In a front-page story on November 3, the New York Times reported that China has been burning up to 17 percent more coal per year than the government previously disclosed. Citing data from the Chinese government, the report said that the country's carbon dioxide emissions could have been underestimated by 1 billion tons a year from 2000 to 2013. The annual increase is more than Germany emits from fossil fuels in a year, the report said.
In response to the report, China's special envoy on climate change matters, Xie Zhenhua, told reporters at a conference in Paris in December that the revelation will have no impact on the country's commitment to fighting global warming.
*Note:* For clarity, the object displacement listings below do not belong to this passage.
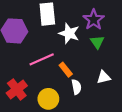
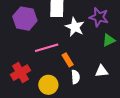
purple star: (94, 20) -> (99, 17), turned -30
green triangle: (97, 42) -> (109, 40), moved, turned 32

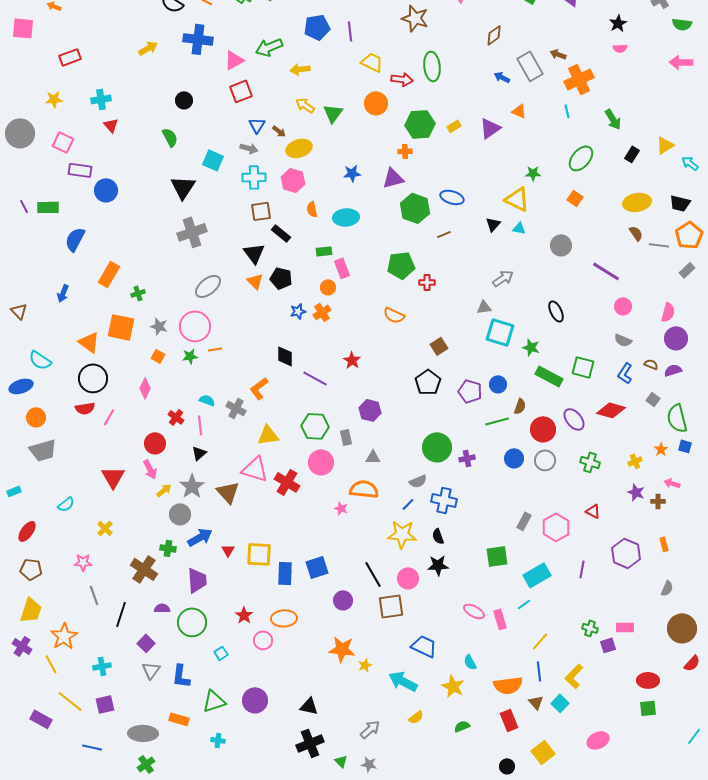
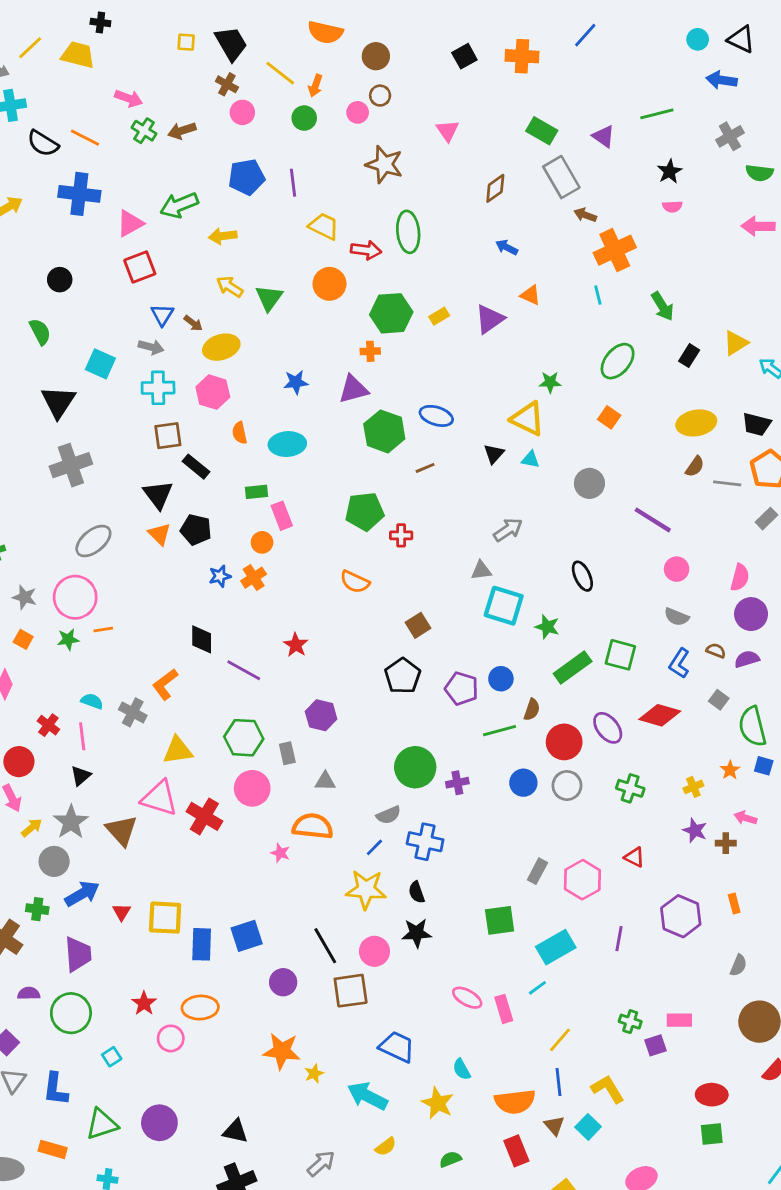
gray rectangle: (530, 66) -> (561, 177), moved
brown semicircle: (636, 233) -> (695, 467), turned 70
green rectangle: (549, 376) -> (573, 667), turned -64
yellow L-shape: (574, 676) -> (608, 1089), turned 105

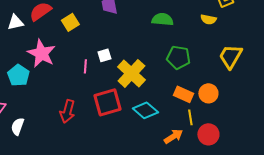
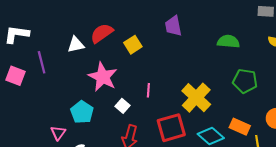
white square: (104, 55) -> (122, 106), moved, turned -32
cyan pentagon: (18, 75) -> (82, 112), moved
orange rectangle: (183, 94) -> (240, 127), moved

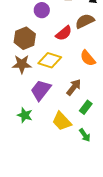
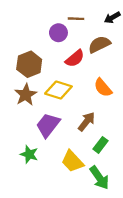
purple circle: (42, 10) -> (58, 33), moved
brown star: (22, 64) -> (26, 95), turned -30
green arrow: (85, 135) -> (99, 178), size x1.5

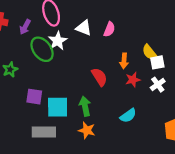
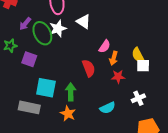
purple arrow: (25, 27) -> (25, 24), moved
pink semicircle: (109, 29) -> (105, 46), moved
white cross: (158, 85) -> (138, 98), moved
purple square: (34, 97) -> (29, 59), moved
He said the government drew up its nationally determined contributions (NDC), a country-specific plan for emissions reduction submitted to the UN Inter-governmental Panel on Climate Change (IPCC), in accordance with the revised figures.
China and 195 other countries reached a landmark climate agreement in the French capital on December 12 that set out an emissions mitigation goal for beyond 2020. The deal, largely a collection of NDCs from each country, is subject to the approval by the national government or legislature of each country next year.
It calls on the international community to limit the increase in global average temperatures to 2 degrees Celsius from pre-industrial levels. At the insistence of some island countries, the countries also agree to try to hold the increase to 1.5 degrees.
Apart from the cap on temperature increases, some industrialized countries, such as the United States and countries in the European Union, have set out targets for absolute emission reductions. On the other hand, many developing countries signed on to the agreement by promising to reduce the carbon intensity of their economies or carbon dioxide emission per unit of gross domestic product.
China unveiled its NDC at the end of June, promising to cap carbon dioxide emissions by around 2030, and its use of non-fossil-fuel energy is to account for about one-fifth of its overall energy consumption by then. It said that it will cut the country's carbon intensity from the 2005 level by 60 to 65 percent by 2030.
To meet these targets, Xie told a news conference on December 23 that China will spend 41 trillion yuan in the next 15 years. He said the country faces a daunting task in its switch to non-fossil-fuel energy, which stands only at 12 percent of its overall energy use.
Sign of Progress
China still refuses to abide by the "measurement, reporting and verification" principle and it has given the IPCC only two national greenhouse gas inventory reports, one in 1994 and the one in 2005.
The Paris pact does not require nations to adhere to the principle, but Beijing will have to report on carbon emissions to the UN every two years. It will also be bound to make efforts to bring its statistical practices in line with international standards.
The National Bureau of Statistics (NBS) said that China revised its energy consumption figures in accordance with data from the 2013 national economic census that had sampled many more manufacturers than in the past. These statistics are detailed in an economic and social development gazette published in February this year and the China Energy Statistical Year Book for 2014.
An examination of those publications by Caixin found that the country's overall coal consumption from 2000 to 2012 was revised upward by 7.5 percent, and in 2012 alone, China burned 590 million tons, or 17 percent, more coal than previously revealed.
"The revised figures better reflect China's actual energy use," the NBS said in a written reply to a Caixin inquiry. The government now has more reliable statistics to draw up the five-year plan for the 2016-20 period and energy development plans in the medium and long terms, the bureau said.
Zhou Dadi, the vice secretary general of the non-governmental group China Energy Research Society, said that the upward revision was made possible by the 2013 national economic census, which sampled many more small coal mines than in the past. Small mines make the majority of collieries in China, he said.
Zhou also said that the country could still improve its statistical capability to better reflect actual energy consumption.
Dan Dudek, vice president for Asia of the Environmental Defense Fund, a non-governmental group in New York that advocates sustainable development, wrote in a recent article that the big revision has added greater urgency and difficulty to tackling global warming.
However, he said that what is important is that the disclosure is a result of voluntary adjustment instead of external scrutiny. "The new data presents China with quite a challenge, but the disclosure is a sign of progress China has made in this matter," he said.